[EXERCISE DIRECTIONS]
Reproduce each record verbatim, images excluded.

[RECORDS FOR THIS TASK]
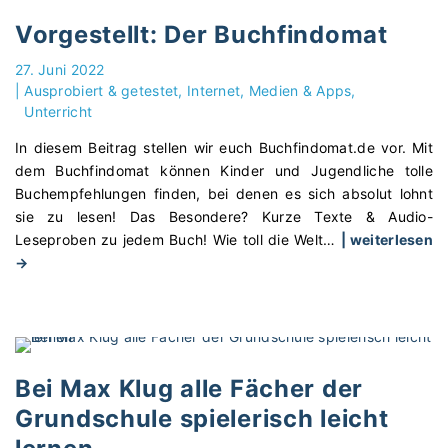
c
p
i
h
Vorgestellt: Der Buchfindomat
–
t
t
D
z
27. Juni 2022
s
y
|
Ausprobiert & getestet
Internet, Medien & Apps
p
o
s
Unterricht
l
r
l
a
g
In diesem Beitrag stellen wir euch Buchfindomat.de vor. Mit
e
t
a
dem Buchfindomat können Kinder und Jugendliche tolle
x
z
n
Buchempfehlungen finden, bei denen es sich absolut lohnt
i
b
i
sie zu lesen! Das Besondere? Kurze Texte & Audio-
s
i
s
Leseproben zu jedem Buch! Wie toll die Welt
…
| weiterlesen
c
s
a
"
→
h
H
t
V
e
a
i
o
u
u
o
r
n
s
n
g
d
a
p
e
d
Bei Max Klug alle Fächer der
u
r
s
y
Grundschule spielerisch leicht
f
ä
t
s
g
m
e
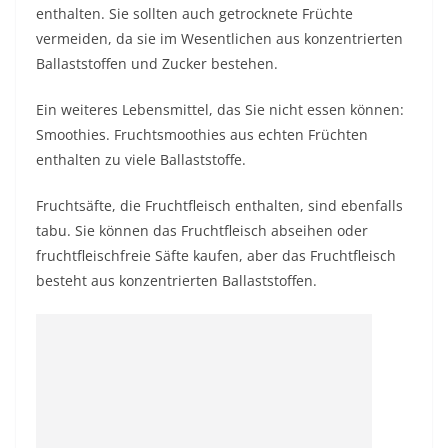
enthalten. Sie sollten auch getrocknete Früchte
vermeiden, da sie im Wesentlichen aus konzentrierten
Ballaststoffen und Zucker bestehen.
Ein weiteres Lebensmittel, das Sie nicht essen können:
Smoothies. Fruchtsmoothies aus echten Früchten
enthalten zu viele Ballaststoffe.
Fruchtsäfte, die Fruchtfleisch enthalten, sind ebenfalls
tabu. Sie können das Fruchtfleisch abseihen oder
fruchtfleischfreie Säfte kaufen, aber das Fruchtfleisch
besteht aus konzentrierten Ballaststoffen.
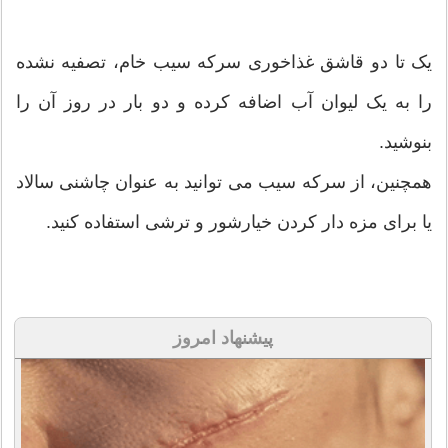
یک تا دو قاشق غذاخوری سرکه سیب خام، تصفیه نشده
را به یک لیوان آب اضافه کرده و دو بار در روز آن را
بنوشید.
همچنین، از سرکه سیب می توانید به عنوان چاشنی سالاد
یا برای مزه دار کردن خیارشور و ترشی استفاده کنید.
پیشنهاد امروز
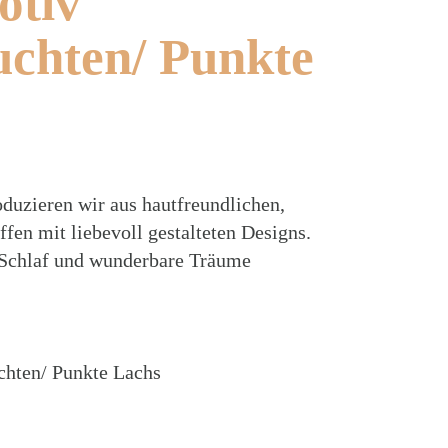
tiv
uchten/ Punkte
duzieren wir aus hautfreundlichen,
ffen mit liebevoll gestalteten Designs.
 Schlaf und wunderbare Träume
chten/ Punkte Lachs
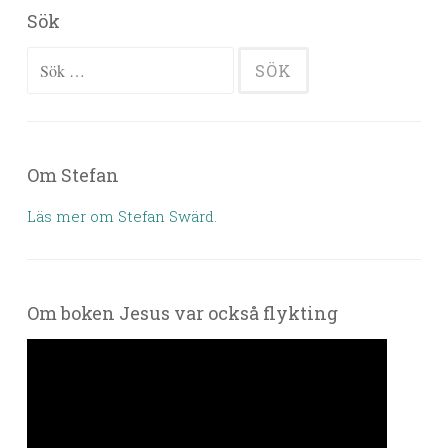
Sök
Sök efter:
Om Stefan
Läs mer om Stefan Swärd.
Om boken Jesus var också flykting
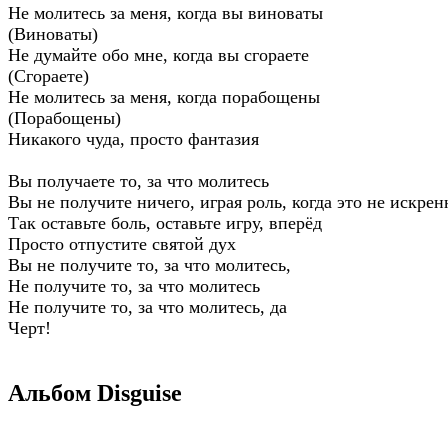
Не молитесь за меня, когда вы виноваты
(Виноваты)
Не думайте обо мне, когда вы сгораете
(Сгораете)
Не молитесь за меня, когда порабощены
(Порабощены)
Никакого чуда, просто фантазия
Вы получаете то, за что молитесь
Вы не получите ничего, играя роль, когда это не искрен
Так оставьте боль, оставьте игру, вперёд
Просто отпустите святой дух
Вы не получите то, за что молитесь,
Не получите то, за что молитесь
Не получите то, за что молитесь, да
Черт!
Альбом Disguise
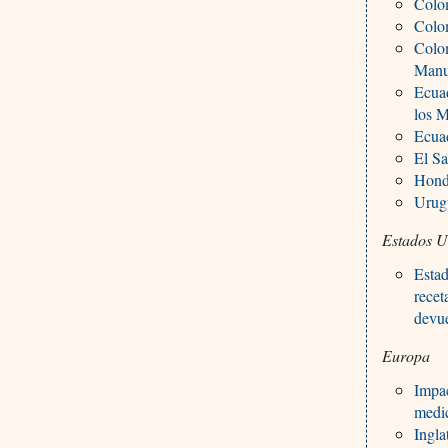
Colom
Colom
Colom
Manu
Ecuad
los M
Ecuad
El Sa
Hondu
Urug
Estados U
Estad
recet
devue
Europa
Impac
medi
Ingla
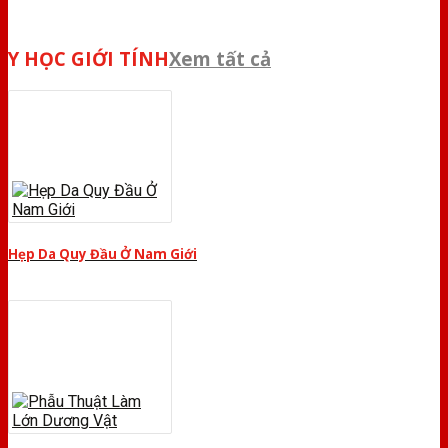
Y HỌC GIỚI TÍNH
Xem tất cả
Hẹp Da Quy Đầu Ở Nam Giới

[ANSWER TO THE EXERCISE]
c
p
i
h
Vorgestellt: Der Buchfindomat
–
t
t
D
z
27. Juni 2022
s
y
|
Ausprobiert & getestet
Internet, Medien & Apps
p
o
s
Unterricht
l
r
l
a
g
In diesem Beitrag stellen wir euch Buchfindomat.de vor. Mit
e
t
a
dem Buchfindomat können Kinder und Jugendliche tolle
x
z
n
Buchempfehlungen finden, bei denen es sich absolut lohnt
i
b
i
sie zu lesen! Das Besondere? Kurze Texte & Audio-
s
i
s
Leseproben zu jedem Buch! Wie toll die Welt
…
| weiterlesen
c
s
a
"
→
h
H
t
V
e
a
i
o
u
u
o
r
n
s
n
g
d
a
p
e
d
Bei Max Klug alle Fächer der
u
r
s
y
Grundschule spielerisch leicht
f
ä
t
s
g
m
e
enthalten. Sie sollten auch getrocknete Früchte
vermeiden, da sie im Wesentlichen aus konzentrierten
Ballaststoffen und Zucker bestehen.
Ein weiteres Lebensmittel, das Sie nicht essen können:
Smoothies. Fruchtsmoothies aus echten Früchten
enthalten zu viele Ballaststoffe.
Fruchtsäfte, die Fruchtfleisch enthalten, sind ebenfalls
tabu. Sie können das Fruchtfleisch abseihen oder
fruchtfleischfreie Säfte kaufen, aber das Fruchtfleisch
besteht aus konzentrierten Ballaststoffen.
یک تا دو قاشق غذاخوری سرکه سیب خام، تصفیه نشده
را به یک لیوان آب اضافه کرده و دو بار در روز آن را
بنوشید.
همچنین، از سرکه سیب می توانید به عنوان چاشنی سالاد
یا برای مزه دار کردن خیارشور و ترشی استفاده کنید.
پیشنهاد امروز
tiv
uchten/ Punkte
duzieren wir aus hautfreundlichen,
ffen mit liebevoll gestalteten Designs.
 Schlaf und wunderbare Träume
chten/ Punkte Lachs
Sök
Sök efter:
Om Stefan
Läs mer om Stefan Swärd.
Om boken Jesus var också flykting
Не молитесь за меня, когда вы виноваты
(Виноваты)
Не думайте обо мне, когда вы сгораете
(Сгораете)
Не молитесь за меня, когда порабощены
(Порабощены)
Никакого чуда, просто фантазия
Вы получаете то, за что молитесь
Вы не получите ничего, играя роль, когда это не искрен
Так оставьте боль, оставьте игру, вперёд
Просто отпустите святой дух
Вы не получите то, за что молитесь,
Не получите то, за что молитесь
Не получите то, за что молитесь, да
Черт!
Альбом Disguise
Colom
Colom
Colom
Manu
Ecuad
los M
Ecuad
El Sa
Hondu
Urug
Estados U
Estad
recet
devue
Europa
Impac
medi
Ingla
Y HỌC GIỚI TÍNH
Xem tất cả
Hẹp Da Quy Đầu Ở Nam Giới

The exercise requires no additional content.